> _Work to be completed_: Retype, word for word, only the lines from the one with "Ali Bin Ali" through the last line of the data below.

> _Given data_:
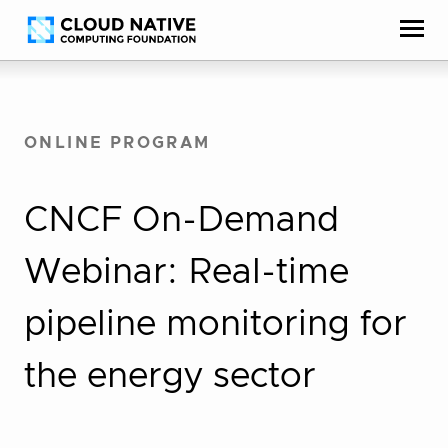
Skip
Accessibility
to
help
content
ONLINE PROGRAM
CNCF On-Demand
Webinar: Real-time
pipeline monitoring for
the energy sector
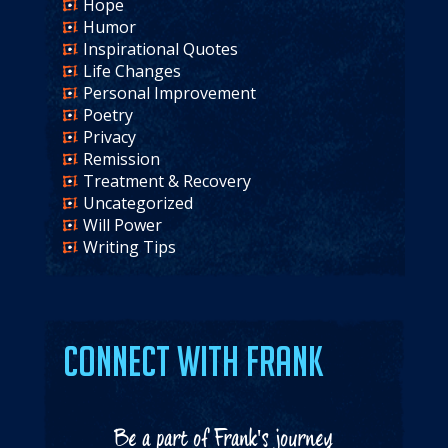
Hope
Humor
Inspirational Quotes
Life Changes
Personal Improvement
Poetry
Privacy
Remission
Treatment & Recovery
Uncategorized
Will Power
Writing Tips
Connect with Frank
Be a part of Frank's journey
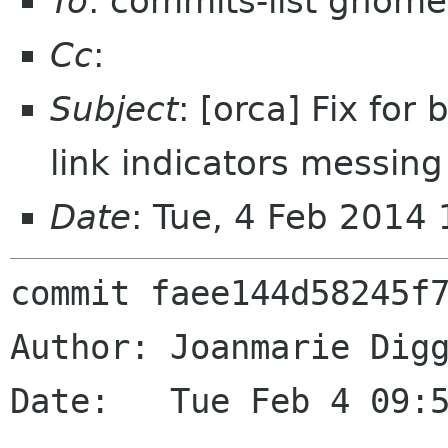
To
: commits-list gnome
Cc
:
Subject
: [orca] Fix for
link indicators messing
Date
: Tue, 4 Feb 2014
commit faee144d58245f7
Author: Joanmarie Digg
Date:   Tue Feb 4 09:5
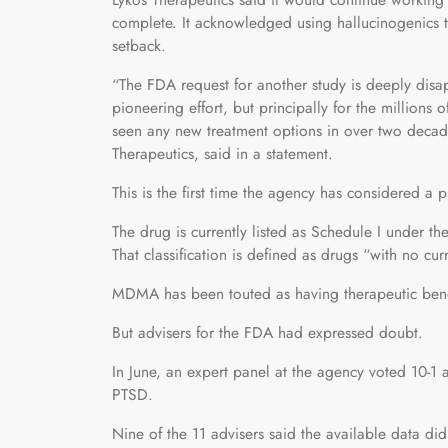
complete. It acknowledged using hallucinogenics to
setback.
“The FDA request for another study is deeply disapp
pioneering effort, but principally for the million
seen any new treatment options in over two decad
Therapeutics, said in a statement.
This is the first time the agency has considered a 
The drug is currently listed as Schedule I under t
That classification is defined as drugs “with no cu
MDMA has been touted as having therapeutic benef
But advisers for the FDA had expressed doubt.
In June, an expert panel at the agency voted 10-1 a
PTSD.
Nine of the 11 advisers said the available data did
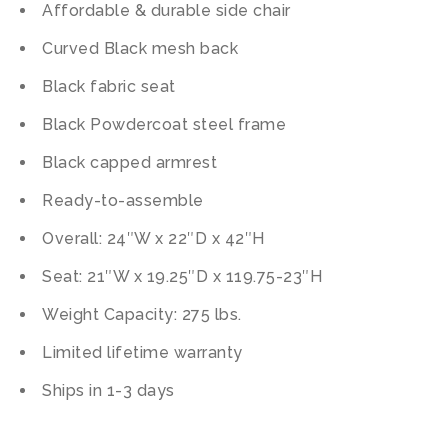
Affordable & durable side chair
Curved Black mesh back
Black fabric seat
Black Powdercoat steel frame
Black capped armrest
Ready-to-assemble
Overall: 24″W x 22″D x 42″H
Seat: 21″W x 19.25″D x 119.75-23″H
Weight Capacity: 275 lbs.
Limited lifetime warranty
Ships in 1-3 days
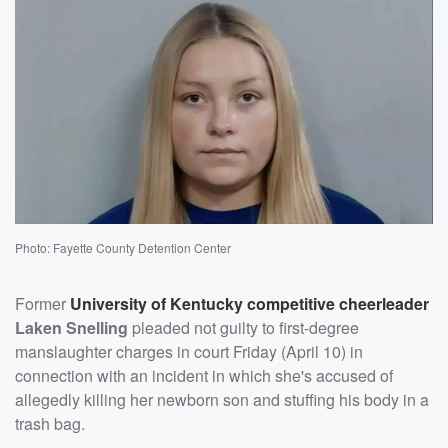
Photo: Fayette County Detention Center
Former
University of Kentucky competitive cheerleader
Laken Snelling
pleaded not guilty to first-degree
manslaughter charges in court Friday (April 10) in
connection with an incident in which she's accused of
allegedly killing her newborn son and stuffing his body in a
trash bag.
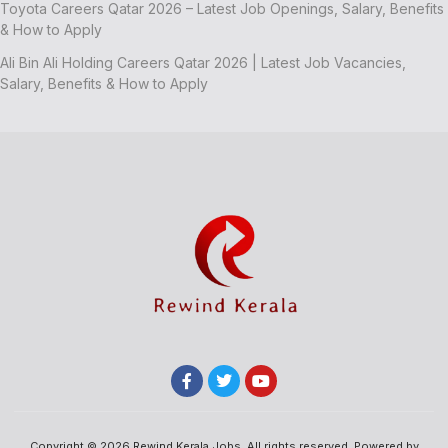
Toyota Careers Qatar 2026 – Latest Job Openings, Salary, Benefits
& How to Apply
Ali Bin Ali Holding Careers Qatar 2026 | Latest Job Vacancies,
Salary, Benefits & How to Apply
Copyright © 2026 Rewind Kerala Jobs, All rights reserved. Powered by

> _The completed task_:
Ali Bin Ali Holding Careers Qatar 2026 | Latest Job Vacancies,
Salary, Benefits & How to Apply
Copyright © 2026 Rewind Kerala Jobs, All rights reserved. Powered by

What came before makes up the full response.